**Problem details**
As the answer, set down the lines below from the one containing "Students any stream" through the one containing "Join MDIDM INFOWAY", exactly and inclusively, and no others.

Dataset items
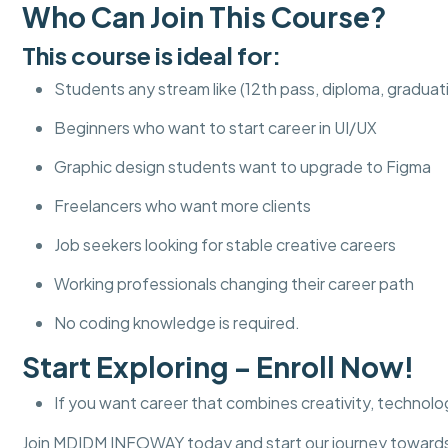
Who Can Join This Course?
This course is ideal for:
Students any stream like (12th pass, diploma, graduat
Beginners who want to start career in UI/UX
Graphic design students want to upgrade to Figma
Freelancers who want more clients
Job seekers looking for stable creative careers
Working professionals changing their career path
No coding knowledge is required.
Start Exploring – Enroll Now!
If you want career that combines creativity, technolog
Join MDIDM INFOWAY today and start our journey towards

...

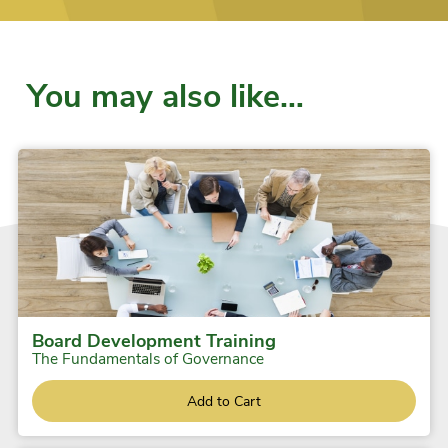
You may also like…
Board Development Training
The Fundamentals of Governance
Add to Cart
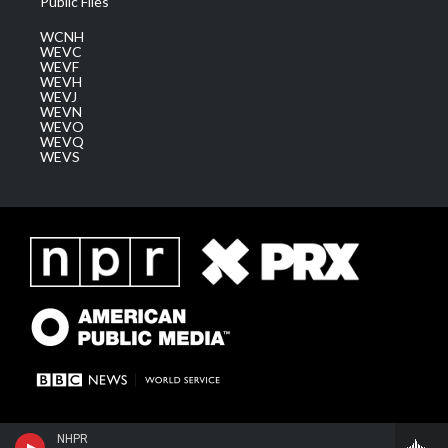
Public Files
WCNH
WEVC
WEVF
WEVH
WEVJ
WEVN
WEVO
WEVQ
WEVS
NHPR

**Task result**
Students any stream like (12th pass, diploma, graduat
Beginners who want to start career in UI/UX
Graphic design students want to upgrade to Figma
Freelancers who want more clients
Job seekers looking for stable creative careers
Working professionals changing their career path
No coding knowledge is required.
Start Exploring – Enroll Now!
If you want career that combines creativity, technolog
Join MDIDM INFOWAY today and start our journey towards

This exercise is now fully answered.